Attilio Monti

Attilio Monti nasce a Ravenna nel 1906. Figlio di un fabbro, manifesta fin da ragazzo la sua attitudine per il commercio e, anziché seguire le orme del padre, inizia un’attività di vendita porta a porta di oli lubrificanti. In breve tempo il commercio si sviluppa e il giovane, evidentemente promettente, si conquista la fiducia dell’AGIP e ne diviene agente per il territorio di Ravenna. Nel 1938 presenta domanda al Ministero per essere iscritto nell’elenco dei diretti importatori di petrolio dai paesi produttori.
La domanda viene accettata e gli viene assegnata dalla stessa AGIP, che concedeva questo tipo di concessioni, una consistente quota sul tonnellaggio complessivo importabile. Nel 1939 inizia la costruzione del Deposito Costiero con le maestranze della CMC (cooperativa nata dalle due cooperative socialista e repubblicana), che termina nel 1940. Le sue cisterne avevano una capacità di 12.000 tonnellate che erano una quantità considerevole per quei tempi.

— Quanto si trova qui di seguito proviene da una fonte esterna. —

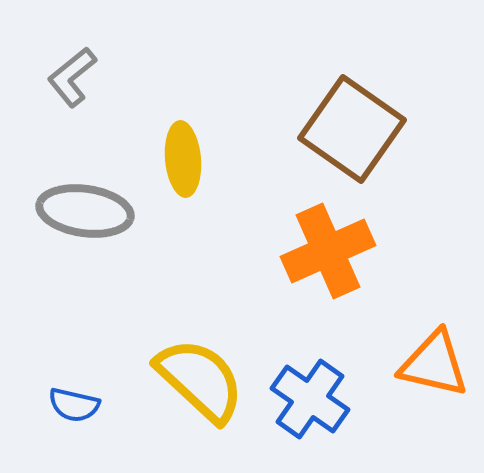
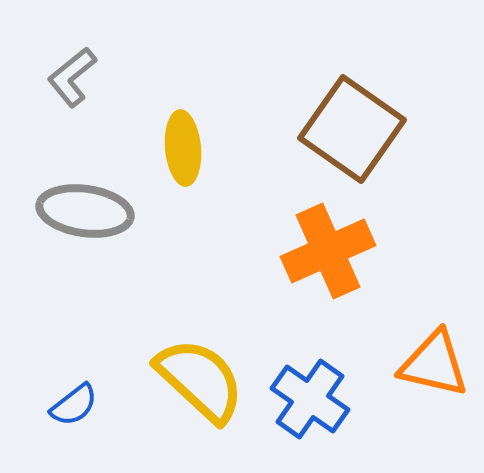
yellow ellipse: moved 11 px up
blue semicircle: rotated 51 degrees counterclockwise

Allo scoppiare della guerra, il Deposito Costiero viene rilevato dallo Stato, e, durante la guerra, (1944 - 1945) viene sistematicamente distrutto dai bombardamenti angloamericani e fatto saltare dai tedeschi al momento della ritirata. In questo difficile periodo, senza assistere passivamente agli eventi, Monti dedica la propria attenzione al metano, l’unico carburante reperibile in Romagna. Attilio Monti, infatti, fu il primo ad utilizzare un pozzo metanifero perforato a Sant’Alberto, destinato a dare l’avvio ad una serie di scoperte in mare e sulla terraferma che hanno fatto di Ravenna il più importante centro nazionale di produzione energetica e una capitale della chimica legata agli idrocarburi.

Dopo la guerra, nel 1946, Monti rientra in possesso del deposito e ne attua la ricostruzione. Nel 1950 pensa di sfruttare il deposito costiero non solo come deposito ma anche per la raffinazione. Nasce una moderna raffineria, la Società Anonima Raffinazione Oli Minerali (SAROM), capofila di una serie di impianti realizzati a Volpiano, Gaeta e Milazzo.

Questi risultati sarebbero stati impensabili se il carisma di Monti non fosse riuscito ad incrinare la staticità del mondo economico ravennate. A Monti la città natale riconosce, infatti, il merito di essere riuscito per primo a convogliare sull’industria l’attenzione e le risorse di un’imprenditoria legata all’agricoltura. Ottenute le concessioni inizia la costruzione degli impianti a ritmo frenetico e già alla fine del 1951 la Raffineria entra in attività, arrivando a raffinare 2.200 tons di greggio/giorno. Le sue maestranze raggiungono i 300 addetti.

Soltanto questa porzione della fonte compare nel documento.